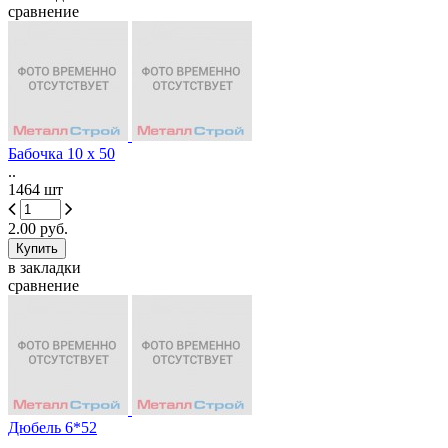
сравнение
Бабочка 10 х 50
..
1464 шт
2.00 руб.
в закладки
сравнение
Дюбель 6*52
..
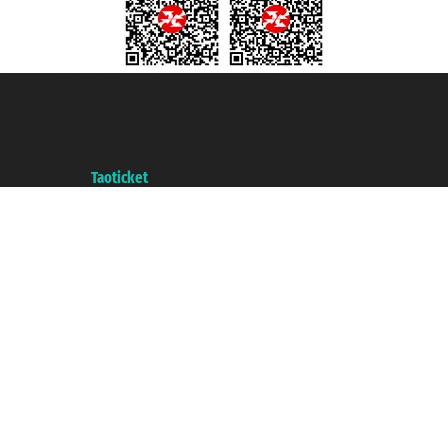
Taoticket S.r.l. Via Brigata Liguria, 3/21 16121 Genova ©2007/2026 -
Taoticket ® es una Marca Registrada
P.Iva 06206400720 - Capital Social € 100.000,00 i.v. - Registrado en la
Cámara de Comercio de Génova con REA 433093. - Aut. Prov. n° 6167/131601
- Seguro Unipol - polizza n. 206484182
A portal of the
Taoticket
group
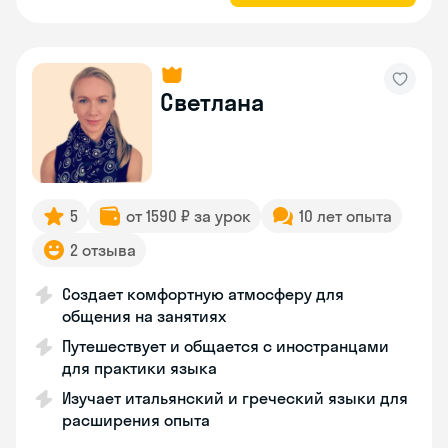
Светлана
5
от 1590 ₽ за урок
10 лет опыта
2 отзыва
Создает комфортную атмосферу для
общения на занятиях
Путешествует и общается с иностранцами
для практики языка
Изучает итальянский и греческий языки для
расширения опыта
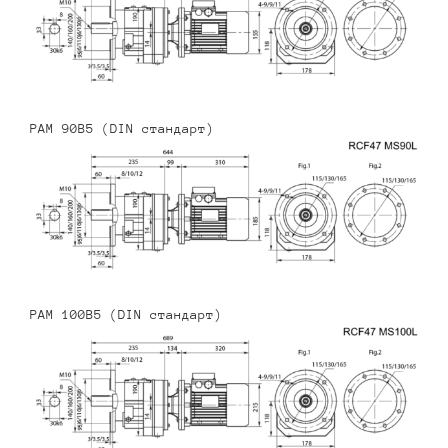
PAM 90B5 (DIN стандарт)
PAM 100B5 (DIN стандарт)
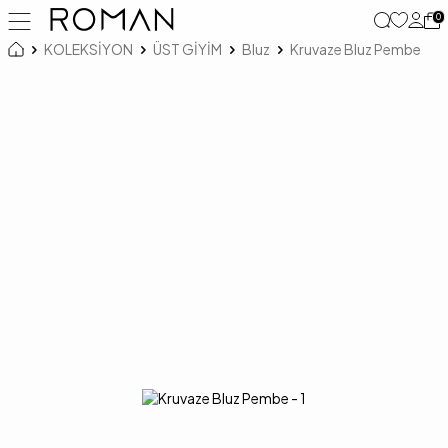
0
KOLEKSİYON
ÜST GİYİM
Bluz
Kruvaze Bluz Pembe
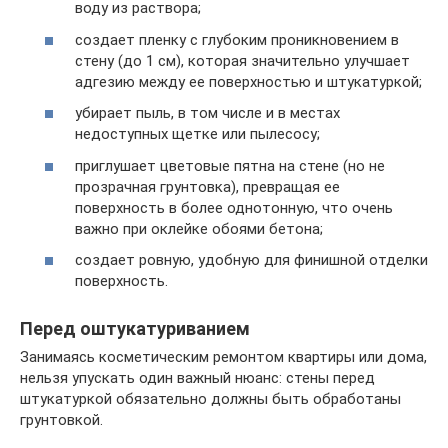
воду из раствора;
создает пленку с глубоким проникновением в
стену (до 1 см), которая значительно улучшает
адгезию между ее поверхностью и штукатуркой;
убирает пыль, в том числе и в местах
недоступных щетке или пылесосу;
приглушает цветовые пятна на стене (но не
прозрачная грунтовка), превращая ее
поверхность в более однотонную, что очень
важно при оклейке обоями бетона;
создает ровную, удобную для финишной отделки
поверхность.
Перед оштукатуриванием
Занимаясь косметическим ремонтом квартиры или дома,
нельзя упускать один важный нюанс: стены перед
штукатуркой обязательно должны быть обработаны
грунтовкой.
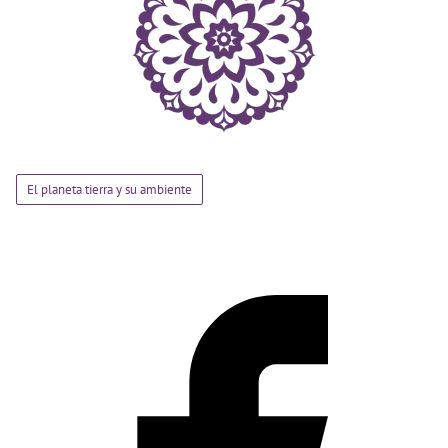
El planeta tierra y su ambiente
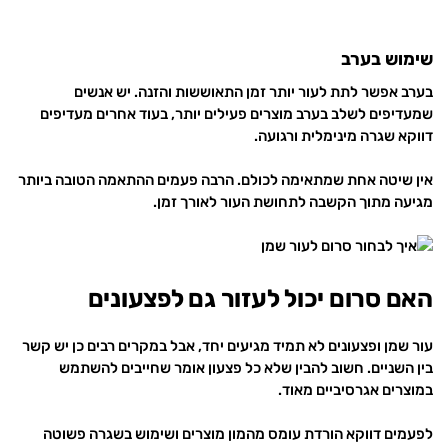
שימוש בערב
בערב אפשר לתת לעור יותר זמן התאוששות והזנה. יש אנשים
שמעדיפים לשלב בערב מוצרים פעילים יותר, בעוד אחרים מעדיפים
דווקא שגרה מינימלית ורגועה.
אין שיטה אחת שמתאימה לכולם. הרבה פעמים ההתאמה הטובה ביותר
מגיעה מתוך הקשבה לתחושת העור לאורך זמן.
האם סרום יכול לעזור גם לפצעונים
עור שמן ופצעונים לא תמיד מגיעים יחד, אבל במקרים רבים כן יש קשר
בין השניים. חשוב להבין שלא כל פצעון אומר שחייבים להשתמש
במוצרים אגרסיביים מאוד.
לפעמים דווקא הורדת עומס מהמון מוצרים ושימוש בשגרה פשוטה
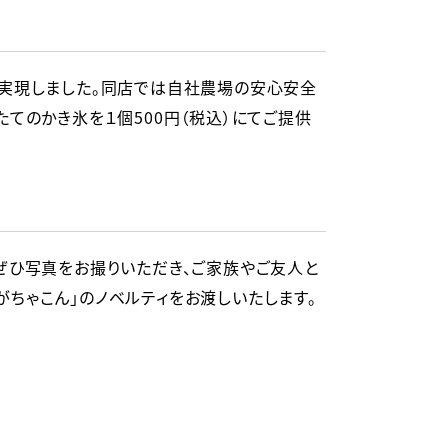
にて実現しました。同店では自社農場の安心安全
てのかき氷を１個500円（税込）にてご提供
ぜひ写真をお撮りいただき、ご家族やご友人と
──────────
## Exercise
Please write out, word for word, only the lines from the one holding "создает ровную, удобную для финишной отделки" through the end of the records above, with both end lines included and the pictures dropped.

## Solution to this exercise
создает ровную, удобную для финишной отделки
поверхность.
Перед оштукатуриванием
Занимаясь косметическим ремонтом квартиры или дома,
нельзя упускать один важный нюанс: стены перед
штукатуркой обязательно должны быть обработаны
грунтовкой.
El planeta tierra y su ambiente
שימוש בערב
בערב אפשר לתת לעור יותר זמן התאוששות והזנה. יש אנשים
שמעדיפים לשלב בערב מוצרים פעילים יותר, בעוד אחרים מעדיפים
דווקא שגרה מינימלית ורגועה.
אין שיטה אחת שמתאימה לכולם. הרבה פעמים ההתאמה הטובה ביותר
מגיעה מתוך הקשבה לתחושת העור לאורך זמן.
האם סרום יכול לעזור גם לפצעונים
עור שמן ופצעונים לא תמיד מגיעים יחד, אבל במקרים רבים כן יש קשר
בין השניים. חשוב להבין שלא כל פצעון אומר שחייבים להשתמש
במוצרים אגרסיביים מאוד.
לפעמים דווקא הורדת עומס מהמון מוצרים ושימוש בשגרה פשוטה
にて実現しました。同店では自社農場の安心安全
てのかき氷を１個500円（税込）にてご提供
ぜひ写真をお撮りいただき、ご家族やご友人と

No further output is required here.